#### Exercise directions
Please write out exactly the lines of the data below from the line holding "Mit uns im Dialog bleiben ..." through the line holding "Preußische Allgemeine", and leave out the rest.

*** Given records Section Begins ***

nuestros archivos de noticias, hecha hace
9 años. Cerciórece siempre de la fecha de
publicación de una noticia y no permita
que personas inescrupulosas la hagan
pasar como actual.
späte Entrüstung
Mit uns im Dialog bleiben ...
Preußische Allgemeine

*** Given records Section Ends ***
*** Given records Section Begins ***

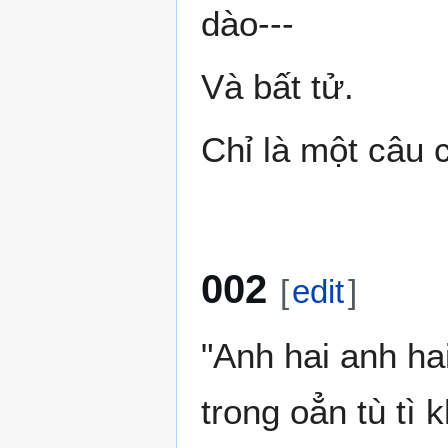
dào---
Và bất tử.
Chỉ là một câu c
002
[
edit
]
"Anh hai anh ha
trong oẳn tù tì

*** Given records Section Ends ***

#### Response
Mit uns im Dialog bleiben ...
Preußische Allgemeine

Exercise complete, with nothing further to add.